**Items from a data source:**
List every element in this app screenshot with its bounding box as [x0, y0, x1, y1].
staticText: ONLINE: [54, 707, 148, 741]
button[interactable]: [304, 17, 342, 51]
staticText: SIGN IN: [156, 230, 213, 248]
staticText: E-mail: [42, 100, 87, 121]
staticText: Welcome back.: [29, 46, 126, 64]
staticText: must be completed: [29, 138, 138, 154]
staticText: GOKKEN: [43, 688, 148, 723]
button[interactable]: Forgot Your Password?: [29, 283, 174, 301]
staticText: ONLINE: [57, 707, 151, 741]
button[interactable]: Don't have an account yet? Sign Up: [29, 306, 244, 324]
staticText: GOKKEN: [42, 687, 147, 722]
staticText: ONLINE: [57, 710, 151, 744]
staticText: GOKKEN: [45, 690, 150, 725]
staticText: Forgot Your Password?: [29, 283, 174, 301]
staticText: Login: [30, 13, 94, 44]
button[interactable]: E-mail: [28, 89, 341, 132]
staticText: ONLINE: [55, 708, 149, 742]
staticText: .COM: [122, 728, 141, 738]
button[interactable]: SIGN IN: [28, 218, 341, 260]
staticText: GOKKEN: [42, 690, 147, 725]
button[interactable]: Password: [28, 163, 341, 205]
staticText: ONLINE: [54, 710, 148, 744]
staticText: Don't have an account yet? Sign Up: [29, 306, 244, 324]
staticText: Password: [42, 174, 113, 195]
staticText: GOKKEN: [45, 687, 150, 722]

**EXERCISE DESCRIPTION:** Each entry above is to be duplicated exactly, with nothing left out.

**TASK SOLUTION:**
List every element in this app screenshot with its bounding box as [x0, y0, x1, y1].
staticText: ONLINE: [54, 707, 148, 741]
button[interactable]: [304, 17, 342, 51]
staticText: SIGN IN: [156, 230, 213, 248]
staticText: E-mail: [42, 100, 87, 121]
staticText: Welcome back.: [29, 46, 126, 64]
staticText: must be completed: [29, 138, 138, 154]
staticText: GOKKEN: [43, 688, 148, 723]
button[interactable]: Forgot Your Password?: [29, 283, 174, 301]
staticText: ONLINE: [57, 707, 151, 741]
button[interactable]: Don't have an account yet? Sign Up: [29, 306, 244, 324]
staticText: GOKKEN: [42, 687, 147, 722]
staticText: ONLINE: [57, 710, 151, 744]
staticText: GOKKEN: [45, 690, 150, 725]
staticText: Forgot Your Password?: [29, 283, 174, 301]
staticText: Login: [30, 13, 94, 44]
button[interactable]: E-mail: [28, 89, 341, 132]
staticText: ONLINE: [55, 708, 149, 742]
staticText: .COM: [122, 728, 141, 738]
button[interactable]: SIGN IN: [28, 218, 341, 260]
staticText: GOKKEN: [42, 690, 147, 725]
button[interactable]: Password: [28, 163, 341, 205]
staticText: ONLINE: [54, 710, 148, 744]
staticText: Don't have an account yet? Sign Up: [29, 306, 244, 324]
staticText: Password: [42, 174, 113, 195]
staticText: GOKKEN: [45, 687, 150, 722]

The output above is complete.